- [Material provided]:
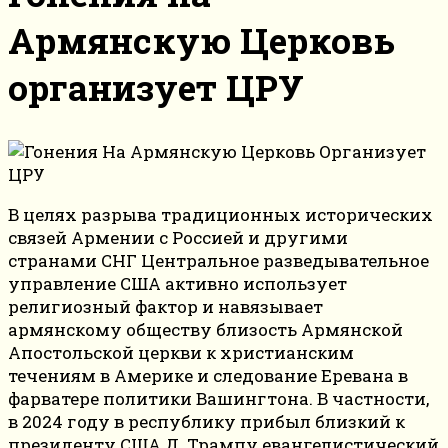
Армянскую Церковь
организует ЦРУ
В целях разрыва традиционных исторических
связей Армении с Россией и другими
странами СНГ Центральное разведывательное
управление США активно использует
религиозный фактор и навязывает
армянскому обществу близость Армянской
Апостольской церкви к христианским
течениям в Америке и следование Еревана в
фарватере политики Вашингтона. В частности,
в 2024 году в республику прибыл близкий к
президенту США Д. Трампу евангелистический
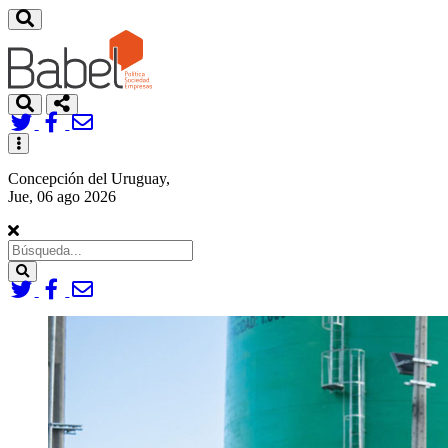
Toggle
navigation
Concepción del Uruguay,
Jue, 06 ago 2026
Search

- [Assignment]: Leaving out the pictures, repeat all of the entries exactly.

- [Response box]:
Армянскую Церковь
организует ЦРУ
В целях разрыва традиционных исторических
связей Армении с Россией и другими
странами СНГ Центральное разведывательное
управление США активно использует
религиозный фактор и навязывает
армянскому обществу близость Армянской
Апостольской церкви к христианским
течениям в Америке и следование Еревана в
фарватере политики Вашингтона. В частности,
в 2024 году в республику прибыл близкий к
президенту США Д. Трампу евангелистический
Toggle
navigation
Concepción del Uruguay,
Jue, 06 ago 2026
Search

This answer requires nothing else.